More specifically, zero shot classification may identify an API that may contain methods to satisfy the user's request. Sentence embedding similarly may identify or determine the API (or the specific method of a previously identified API) that best matches the user's request. Extractive question answering may identify elements in the request to be passed as arguments in the API call. Once the user's request is broken down into parts by this cascaded approach, an API call or request can be formulated.
Embodiments of the invention may use language models to generalize the control and usage of API calls to answer natural language questions and commands. This advantageously does not require users to learn the specific syntax of the API. Further, embodiments of the invention also allow API primitives to be explored by non-expert users and expert users without requiring these users to have prior technical knowledge.
Large language models are examples of neural networks that may be configured to perform natural language processing (NPL) tasks. For example, the GPT-3 architecture, in 2020,is a 175 billion parameter model trained on causal language modelling. This architecture demonstrated that it is possible for a model to be trained in an unsupervised setting, with unannotated text, and learn to generalize a number of NLP tasks. Chat GPT, released in 2022, is a model based on the GPT-e architecture that has undergone reinforcement learning with human feedback (RLHF).
Causal language modelling may be configured to perform text generation. A casaul language model (CLM) may receive some text input and complete the text token by token. The CLM may be configured, simply stated, to predict the most likely next word/token. A CLM may be able to form cohesive and long form texts while maintaining context. In order to use a CLM for generalization to other texts, a very large model (e.g., 175 billion parameters) is required and even in this example, generalization is difficult.
Extractive question answering (EQA) is an NLP task in which a model is asked to retrieve some information from a context and must necessarily use only substrings from that context as a potential response or output. For example, using the context of “Alice and Bod watched a movie”, an EQA model may reply with words from the context (e.g., Alice and Bod) to answer questions such as “Who watched the movie?”.

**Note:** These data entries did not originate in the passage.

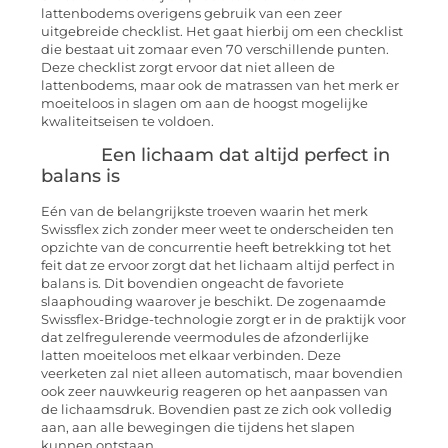
lattenbodems overigens gebruik van een zeer
uitgebreide checklist. Het gaat hierbij om een checklist
die bestaat uit zomaar even 70 verschillende punten.
Deze checklist zorgt ervoor dat niet alleen de
lattenbodems, maar ook de matrassen van het merk er
moeiteloos in slagen om aan de hoogst mogelijke
kwaliteitseisen te voldoen.
Een lichaam dat altijd perfect in
balans is
Eén van de belangrijkste troeven waarin het merk
Swissflex zich zonder meer weet te onderscheiden ten
opzichte van de concurrentie heeft betrekking tot het
feit dat ze ervoor zorgt dat het lichaam altijd perfect in
balans is. Dit bovendien ongeacht de favoriete
slaaphouding waarover je beschikt. De zogenaamde
Swissflex-Bridge-technologie zorgt er in de praktijk voor
dat zelfregulerende veermodules de afzonderlijke
latten moeiteloos met elkaar verbinden. Deze
veerketen zal niet alleen automatisch, maar bovendien
ook zeer nauwkeurig reageren op het aanpassen van
de lichaamsdruk. Bovendien past ze zich ook volledig
aan, aan alle bewegingen die tijdens het slapen
kunnen ontstaan.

One benefit of EQA models is that the output or reply is always taken from the context. This eliminates the tendency for hallucinations, which describes a scenario where a model replies with sensible grammar while making up an incorrect or non-factual answer. An EQA model may not provide sensible answers. For example, using a context of “I am coming back on the 17th”, and asked a question of “What is the temperature right now?”, an EQA model will likely answer 17 because that is the only answer that can be extracted from the context.

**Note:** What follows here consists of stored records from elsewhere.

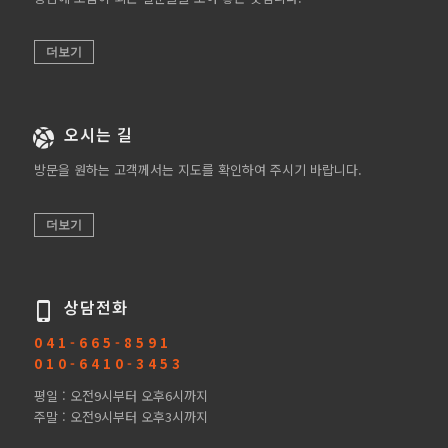
더보기
오시는 길
방문을 원하는 고객께서는 지도를 확인하여 주시기 바랍니다.
더보기
상담전화
0 4 1 - 6 6 5 - 8 5 9 1
0 1 0 - 6 4 1 0 - 3 4 5 3
평일 : 오전9시부터 오후6시까지
주말 : 오전9시부터 오후3시까지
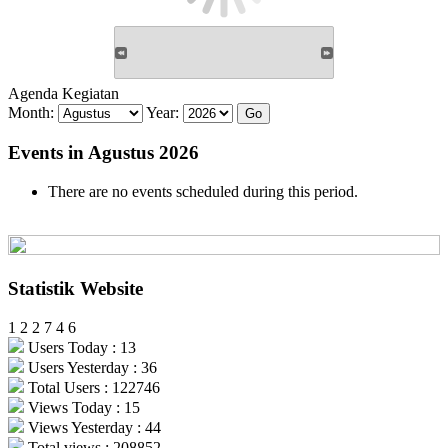
Agenda Kegiatan
Month:
Year:
Events in Agustus 2026
There are no events scheduled during this period.
Statistik Website
1
2
2
7
4
6
Users Today : 13
Users Yesterday : 36
Total Users : 122746
Views Today : 15
Views Yesterday : 44
Total views : 208852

While CLM models and EQA models often generate text in some form, Zero shot classification (ZSC) models relate to mapping a text input to a set of classes or labels with different probabilities. A ZSC model, however, is distinct from a traditional classification model and may be configured to learn nuances of a language. As a result, ZSC models may be capable of classifying unseen text into previously unseen labels by evaluating the meaning and content withing the text and the labels.
For example, given a context of “Resize the picture dog.jpg to 125×125”, a ZSC model may be asked whether this context represents a call to an image related method, a text related method, or an audio related method. The ZSC would identify that an image related method should be called. ZCS models may be based on similarity calculations between the context and label strings. The similarity may be determined using a cosine similarity between the sentence embeddings of the strings where the embeddings are vectors that encode the semantic content of the strings.

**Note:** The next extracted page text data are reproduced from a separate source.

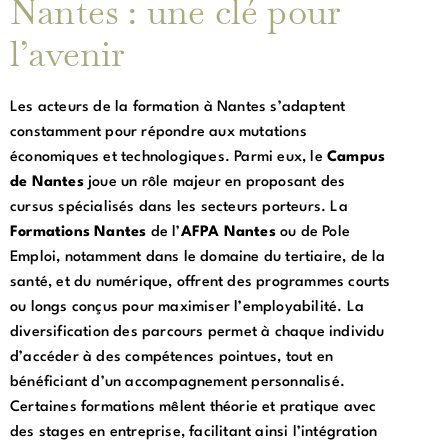
Nantes : une clé pour
l’avenir
Les acteurs de la formation à Nantes s’adaptent
constamment pour répondre aux mutations
économiques et technologiques. Parmi eux, le
Campus
de Nantes
joue un rôle majeur en proposant des
cursus spécialisés dans les secteurs porteurs. La
Formations Nantes
de l’
AFPA Nantes
ou de Pole
Emploi, notamment dans le domaine du tertiaire, de la
santé, et du numérique, offrent des programmes courts
ou longs conçus pour maximiser l’employabilité. La
diversification des parcours permet à chaque individu
d’accéder à des compétences pointues, tout en
bénéficiant d’un accompagnement personnalisé.
Certaines formations mêlent théorie et pratique avec
des stages en entreprise, facilitant ainsi l’intégration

Embodiments of the invention relate to calling one or more language models in a cascaded manner until a specific method or API for the unstructured user request is identified. Once a method is identified, an EQA model may be used to extract arguments to form the request or call to the identified method (or API).
In one example, the language interface engine 106 may receive user input 102, which is an example of context, directly or via a device 104. For example, the user input 102 may include text input by a user, speech of a user, speech that may be converted to text, other natural language, or the like. A user may generate the user input 102 on a device 104 such as a smartphone, tablet, laptop, computer, or other device and the user input 102 may be provided to the language interface engine 106. For example, speech received via a microphone may be converted into text and presented to the language interface engine 106.
The language interface engine 106 receives the user input 102 and uses models 108 to generate a call (or API request) 110. The call 110 is input to an API 112 of a server 114 or application. A result of the call, after execution, may be returned to the device 104 for use by an application or the user.
Embodiments of the invention, an example of which includes the language interface engine 250, uses the description, annotations, and other descriptions or information (API specifications 252) associated with APIs as input to the models 206, 224, and/or 226.
The user input or the unstructured request 204, for example, may be viewed as a sentence. In one example, sentence embedding is performed on the unstructured request 204 to generate an embedded sentence 205. Embedding a sentence generally allows a natural language sentence to be represented as a numerical vector. The numerical vector or the embedded sentence 205 encodes semantic information.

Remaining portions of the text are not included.